[Work required] Output each record below exactly. No images go in the copy.

[Given records]
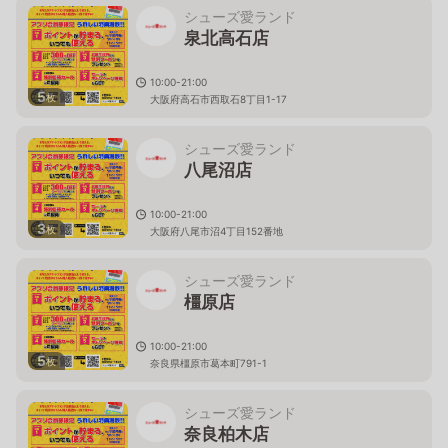
シューズ愛ランド
泉北高石店
10:00-21:00
5
枚
大阪府高石市西取石8丁目1-17
シューズ愛ランド
八尾沼店
10:00-21:00
3
枚
大阪府八尾市沼4丁目152番地
シューズ愛ランド
橿原店
10:00-21:00
5
枚
奈良県橿原市葛本町791-1
シューズ愛ランド
奈良柏木店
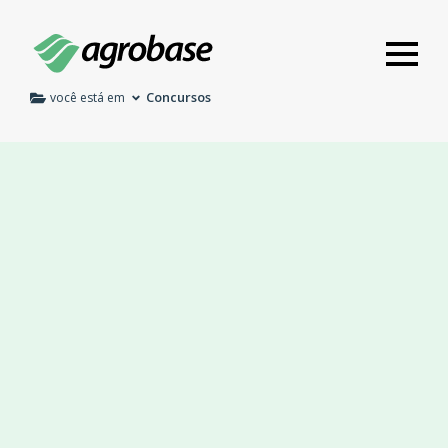
Concursos
você está em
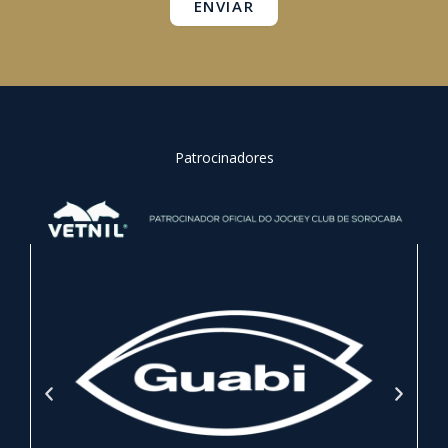
ENVIAR
Patrocinadores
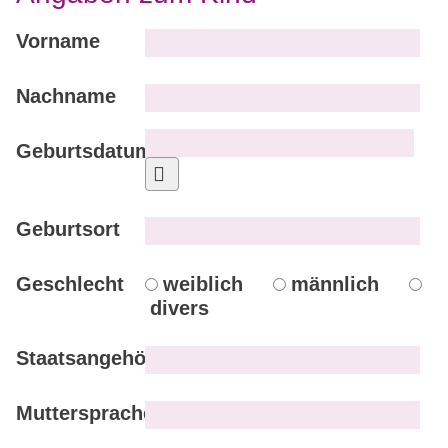
Vorname
Nachname
Geburtsdatum
Kalender öffnen
Geburtsort
Geschlecht
weiblich
männlich
divers
Staatsangehörigkeit
Muttersprache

[Written answer]
シューズ愛ランド
泉北高石店
10:00-21:00
5
枚
大阪府高石市西取石8丁目1-17
シューズ愛ランド
八尾沼店
10:00-21:00
3
枚
大阪府八尾市沼4丁目152番地
シューズ愛ランド
橿原店
10:00-21:00
5
枚
奈良県橿原市葛本町791-1
シューズ愛ランド
奈良柏木店
Concursos
você está em
ENVIAR
Patrocinadores
Vorname
Nachname
Geburtsdatum
Kalender öffnen
Geburtsort
Geschlecht
weiblich
männlich
divers
Staatsangehörigkeit
Muttersprache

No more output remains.